The commercial bank reserve requirement for current accounts was also lowered to 7 per cent, bringing it back to where it was before Sama began tightening the minimum capital requirements in 2007.
“Sama has been consistently proactive and prudent,” says Kypreos. “For example, a few years ago, when retail loans were growing aggressively, it put a cap on how much they should grow. Its prudence has served it well in this environment.”
This does not mean that the banks will be able to recover quickly from the slowdown of the past year. “This year will be affected by lower brokerage income, higher funding costs and potentially higher provision charges,” says Kypreos. “But overall, we expect Saudi banks to maintain strong profitability indicators.”
However, those banks that have protected their balance sheets are confident of emerging from the downturn in a stronger position. “We have a diversified asset base that minimises any losses,” says ANB’s Eid. “What is at play now is modest growth in consumer and corporate lending.”
But more still needs to be done to get banks lending.
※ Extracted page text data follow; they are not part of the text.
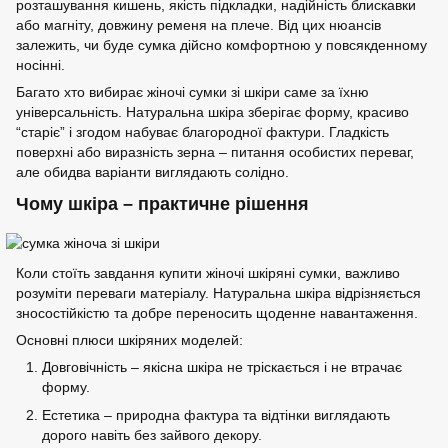
розташування кишень, якість підкладки, надійність блискавки
або магніту, довжину ременя на плече. Від цих нюансів
залежить, чи буде сумка дійсно комфортною у повсякденному
носінні.
Багато хто вибирає жіночі сумки зі шкіри саме за їхню
універсальність. Натуральна шкіра зберігає форму, красиво
“старіє” і згодом набуває благородної фактури. Гладкість
поверхні або виразність зерна – питання особистих переваг,
але обидва варіанти виглядають солідно.
Чому шкіра – практичне рішення
Коли стоїть завдання купити жіночі шкіряні сумки, важливо
розуміти переваги матеріалу. Натуральна шкіра відрізняється
зносостійкістю та добре переносить щоденне навантаження.
Основні плюси шкіряних моделей:
Довговічність – якісна шкіра не тріскається і не втрачає
форму.
Естетика – природна фактура та відтінки виглядають
дорого навіть без зайвого декору.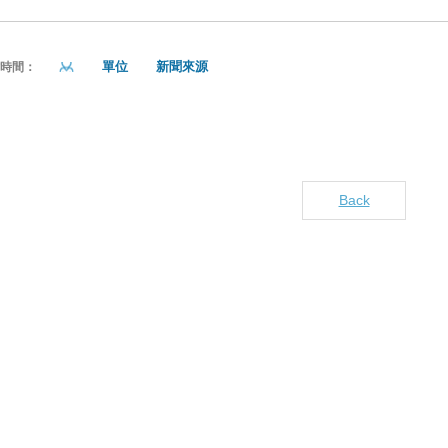
單位
新聞來源
貼時間：
Back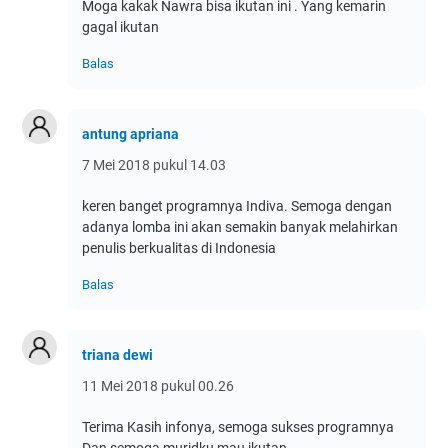
Moga kakak Nawra bisa ikutan ini . Yang kemarin
gagal ikutan
Balas
antung apriana
7 Mei 2018 pukul 14.03
keren banget programnya Indiva. Semoga dengan
adanya lomba ini akan semakin banyak melahirkan
penulis berkualitas di Indonesia
Balas
triana dewi
11 Mei 2018 pukul 00.26
Terima Kasih infonya, semoga sukses programnya
Dan semoga muridku mau ikutan...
As a January 2009 report from NCB chief economist Said al-Sheikh highlights, a funding gap evolved throughout 2008, meaning the annual growth in private credit exceeded that of deposits.key Facts
NCB says the situation needs to be resolved if the 30 per cent annual credit growth of recent years is to be maintained.
NCB, where private credit and deposits grew by 20.62 per cent and 21.4 per cent respectively in 2007, says the pace of the corporate-driven private lending exceeded growth in deposits every month in 2008.
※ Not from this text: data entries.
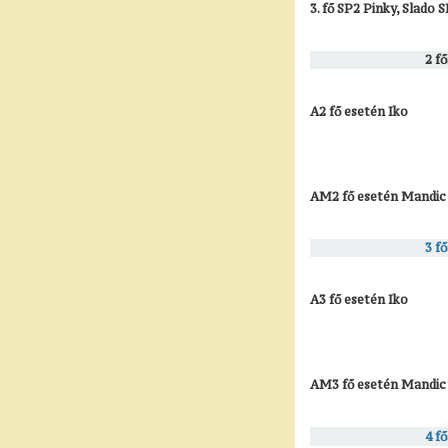
3. fő SP2 Pinky, Slado 
2 f
A2 fő esetén Iko
AM2 fő esetén Mandic
3 f
A3 fő esetén Iko
AM3 fő esetén Mandic
4 f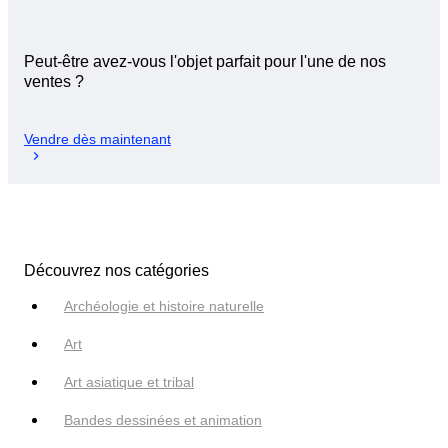
Peut-être avez-vous l'objet parfait pour l'une de nos
ventes ?
Vendre dès maintenant
Découvrez nos catégories
Archéologie et histoire naturelle
Art
Art asiatique et tribal
Bandes dessinées et animation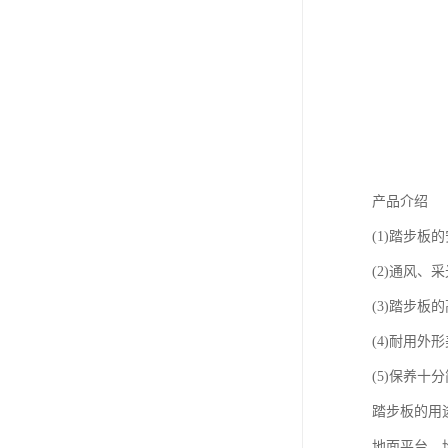
产品介绍
(1)踏步
(2)通风
(3)踏步
(4)耐用外
(5)保养十
踏步板的用
地面平台，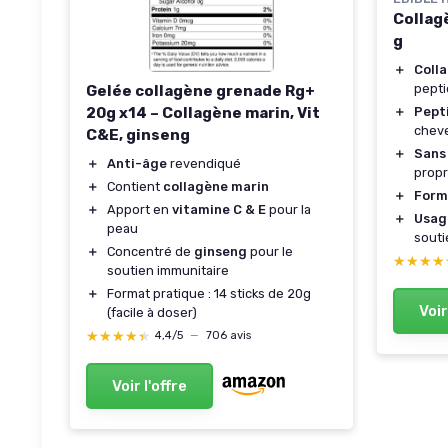
Collag
g
＋
Coll
pepti
Gelée collagène grenade Rg+
20g x14 – Collagène marin, Vit
＋
Pept
cheve
C&E, ginseng
＋
Sans 
＋
Anti-âge
revendiqué
prop
＋
Contient
collagène marin
＋
Form
＋
Apport en
vitamine C & E
pour la
＋
Usag
peau
souti
＋
Concentré de
ginseng
pour le
★★★★
★★★★
soutien immunitaire
＋
Format pratique : 14 sticks de 20g
Voir
(facile à doser)
★★★★★
★★★★★
4,4/5
—
706 avis
Voir l'offre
Although the authorities have been ready to deploy monetary and fiscal tools, more may be needed to keep the banking sector ticking over beyond 2009. One solution could be medium-term deposits by the government, whether through Sama or quasi-government agencies.Public debt held by the Public Pensions Agency (PPA) and the General Organisation for Social Insurance (Gosi), estimated to be about SR100bn, could trickle in through deposits.
With risk management to the fore, a resurgence in commercial bank lending growth to the levels seen in recent years is unlikely. Banks are more likely to maintain a cautious approach.
There has been some more positive news, with the launch at the end of 2008 of a 10-year maturity sukuk (Islamic bond) by Saudi Hollandi Bank (SHB) worth SR775m, and plans to issue another SR725m via Islamic bonds to boost its capital.
However, more such moves from other banks might help to unfreeze the debt financing markets. However, to entice foreign investors, sukuk issues will need to be priced more keenly than they were prior to the current financial crisis.
The SHB sukuk’s pricing, at 200 basis points above the Saudi interbank offered rate (Sibor), shows that the bank was willing to pitch more aggressively to investors, and may prove to be a guide to future bond pricing in the new environment.
If stability returns to the global economy by 2010, Saudi banks could begin to contemplate a return to the double-digit profitability of recent years. Bankers say there are opportunities for expanding business lines across the board, from the corporate side, with huge infrastructure spending requirements, to the still untapped retail side.
Given the global banking sector’s bitter experience of the past year, as a result of the collapse in the US sub-prime mortgage market, Sama will need to keep a close watch on the nascent mortgage sector. However, the Saudi authorities have taken a more active stance to encourage banks to keep on lending, even when their best instincts tell them not to.
The pay-off may be delayed, but the kingdom’s banks feel, with some justification, that they will be well placed to capitalise when the time is right.